Eleazar e alunos: Meier, Mehta, Abbado. Em Berkshire, Tanglewood
Em nenhum momento, em meus anos de EUA, senti-me um peixe fora d’água. Era tratado como todos, abordado às vezes por causa do maestro Eleazar de Carvalho, que além de assistente de Koussevitzky na Sinfônica, ao lado de Bernstein, havia lecionado para uma plêiade de regentes no Berkshire Music Center, de Tanglewood, desde os então jovens (hoje mitos) Zubin Mehta, Seiji Ozawa e Claudio Abbado até alguns com quem trabalhei, como Benjamin Zander. Eleazar, um brasileiro mestre dos futuros titãs!

Univ. Richmond Center for the Arts
Em 2006 houve uma Convenção Internacional de Contrabaixistas, em Richmond, Virginia, e eu fui convidado a falar sobre o arco, resultado de um estudo trabalhoso que foi assunto de tese, da qual extraí um pequeno livro. Entrei um pouco preocupado, pois vi até ex-professor meu na plateia, além de músicos das sinfônicas de Chicago e Dresden.

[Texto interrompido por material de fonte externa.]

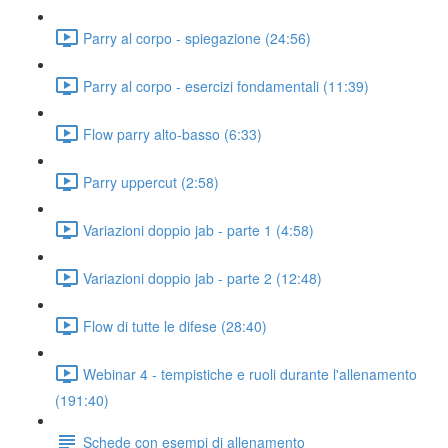
Parry al corpo - spiegazione (24:56)
Parry al corpo - esercizi fondamentali (11:39)
Flow parry alto-basso (6:33)
Parry uppercut (2:58)
Variazioni doppio jab - parte 1 (4:58)
Variazioni doppio jab - parte 2 (12:48)
Flow di tutte le difese (28:40)
Webinar 4 - tempistiche e ruoli durante l'allenamento
(191:40)
Schede con esempi di allenamento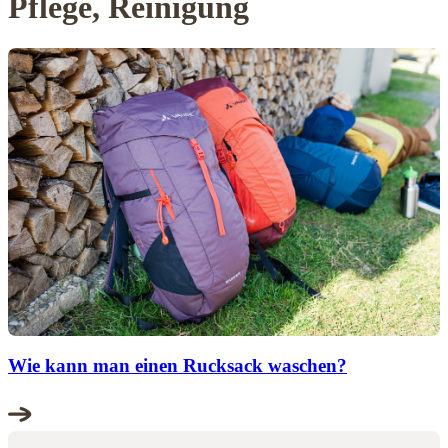
Pflege, Reinigung
Wie kann man einen Rucksack waschen?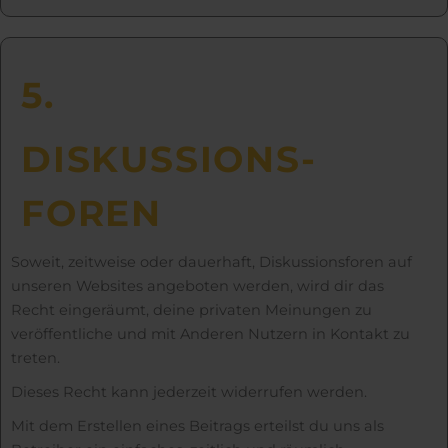
5.
DISKUSS­IONS­
FOREN
Soweit, zeitweise oder dauerhaft, Diskussionsforen auf
unseren Websites angeboten werden, wird dir das
Recht eingeräumt, deine privaten Meinungen zu
veröffentliche und mit Anderen Nutzern in Kontakt zu
treten.
Dieses Recht kann jederzeit widerrufen werden.
Mit dem Erstellen eines Beitrags erteilst du uns als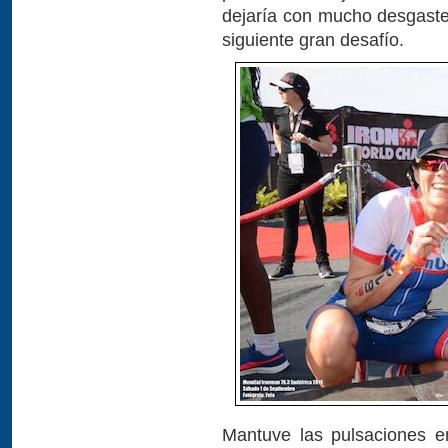
dejaría con mucho desgaste
siguiente gran desafío.
Mantuve las pulsaciones e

Levei material para projeção e a palestra por escrito, só que logo no início vi que o papel me prendia, a coisa não ia ser fácil.

Larguei o texto e comecei a improvisar sobre o que havia pensado e escrito. Vieram me contar que, depois disso, a coisa fluiu com grande naturalidade e a palestra havia deixado muita gente bem impressionada. Percebi que ser brasileiro não era demérito algum, e eram vários vindos de fora, fiz amizades durante aquela semana que ainda perduram. A nacionalidade do músico é só uma: cosmopolita. O mundo passou na janela, e só Donald Trump não viu.